Es nützt nichts; Claire ist knapp über sechzig, sie muß in eine Pflegeeinrichtung, und Pflegeeinrichtungen sind Altersheimen angegliedert. Er sieht sich dieses und jenes Heim an, die Sanftheit der Nonnen, die Geschäftsmäßigkeit der Verwaltung, ein perfektes Rollenspiel. Die peinliche Ordnung der Zimmer, die Nüchternheit, die Sterilität, die Stumpfheit in den alten Gesichtern, das Warten auf Essen, das Warten auf eine Unterhaltung, das Warten auf das Unvermeidliche, den Tod. Er beißt die Zähne aufeinander und weiß, Claire wird es auch tun. Sie ist viel zu jung für ein solches Heim, sie ist viel zu arrogant, um sich von Pflegeschülerinnen waschen und lagern zu lassen. Sie ist viel zu eigenwillig, um das zerkochte Essen aus einer Großküche zu löffeln. Wärst du da gewesen. Jetzt ist er immer da. Er besucht sie, nimmt sich unendlich viel Zeit für sie, er fährt ihren Rollstuhl auf die sonnige Veranda.

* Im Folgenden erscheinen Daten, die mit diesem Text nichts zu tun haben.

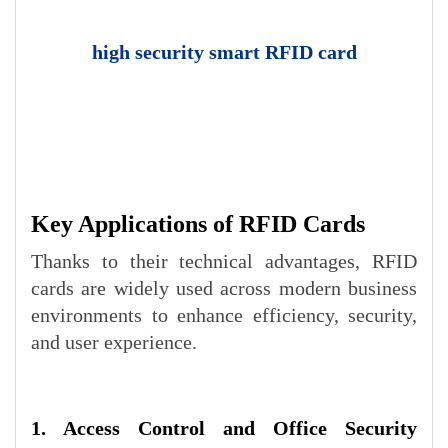
high security smart RFID card
Key Applications of RFID Cards
Thanks to their technical advantages, RFID
cards are widely used across modern business
environments to enhance efficiency, security,
and user experience.
1. Access Control and Office Security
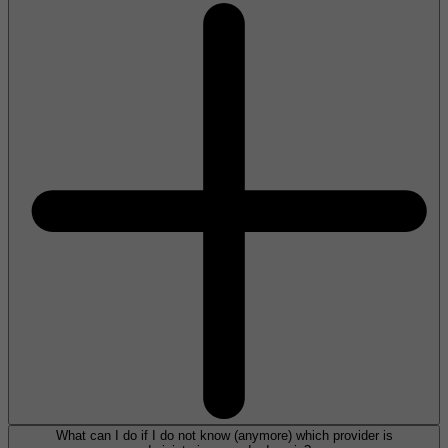
What can I do if I do not know (anymore) which provider is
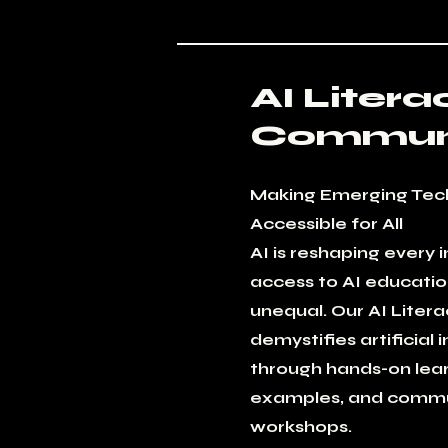
AI Litera
Communi
Making Emerging Tec
Accessible for All
AI is reshaping every 
access to AI educati
unequal. Our AI Liter
demystifies artificial 
through hands-on lear
examples, and commu
workshops.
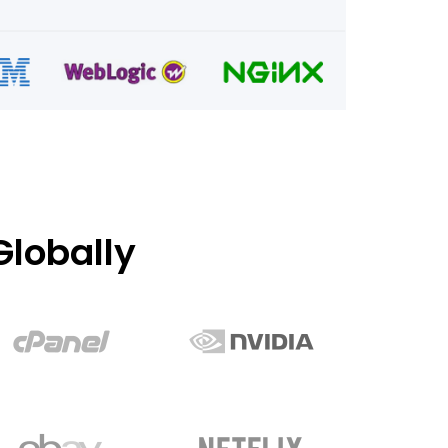
lobally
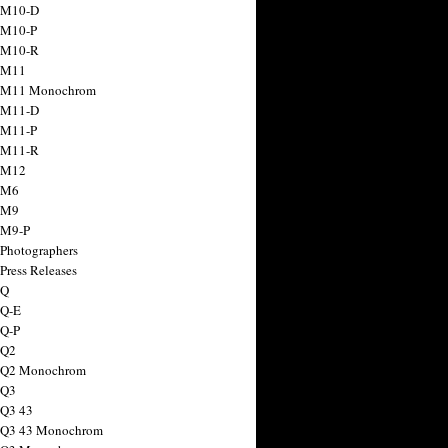
 M10-D
 M10-P
 M10-R
 M11
a M11 Monochrom
 M11-D
 M11-P
 M11-R
 M12
 M6
 M9
 M9-P
 Photographers
Press Releases
 Q
 Q-E
 Q-P
 Q2
a Q2 Monochrom
 Q3
 Q3 43
 Q3 43 Monochrom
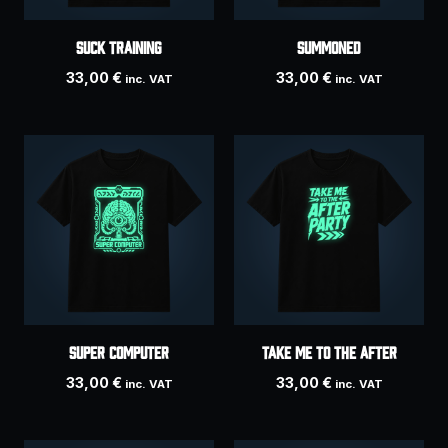
SUCK TRAINING
SUMMONED
33,00
€
33,00
€
inc. VAT
inc. VAT
SUPER COMPUTER
Take Me To The After
33,00
€
33,00
€
inc. VAT
inc. VAT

Und nach den Besuchen führt er seine weitreichende Korrespondenz. Er schreibt Boris Goldenberg. Und wenn Goldenberg Kornitzer schrieb, war das eine feste verläßliche Verbindung nach Kuba. Kornitzer schrieb von den gradlinigen Karrieren, die zum Beispiel aus einem engen Mitarbeiter Albert Speers einen Staatssekretär im Bundesfinanzministerium machen, der ausgerechnet für die Wiedergutmachung an den Nazi-Opfern zuständig ist. Der Herr hieß Karl M. Hettlage und lehnte zwar taktisch die Wiedergutmachung nicht gänzlich ab, aber er beteiligte sich eifrig an dem zähen Abwehrkampf, um den Staatshaushalt gegen die Entschädigungsoffensiven der Nazi-Opfer zu verteidigen; so sah er es. Sein Steigbügelhalter in der neuen Karriere war Heinrich Lübke. Kornitzer hätte eine lange Reihe solcher Karrieren auflisten könne, aber er wollte Goldenberg nicht durch Klagen ermüden. Und Goldenberg berichtete nach Deutschland von den mit den Händen zu greifenden politischen Veränderungen in Kuba. Und Kornitzer schrieb zurück: „Daß diejenigen, die gelitten haben wegen ihrer Überzeugungen, in der neuen Gesellschaft von neuem an den Rand gedrängt worden sind, ihre Überzeugungen verbergen oder beschweigen müssen, gehört zu den unbefriedigenden Ergebnissen der Bundesrepublik.“ George oder Selma hätte er einen solchen Satz in einem Brief nicht geschrieben. Goldenberg antwortete: „Ihre Beobachtung trifft nicht nur für die Bundesrepublik zu. Leider.“ Daraus konnte Kornitzer Schlüsse ziehen über etwas, das Goldenberg vielleicht nicht der Post anvertrauen wollte. Boris Goldenberg war Professor in Kuba geworden und hatte sich in seiner Existenz eingerichtet.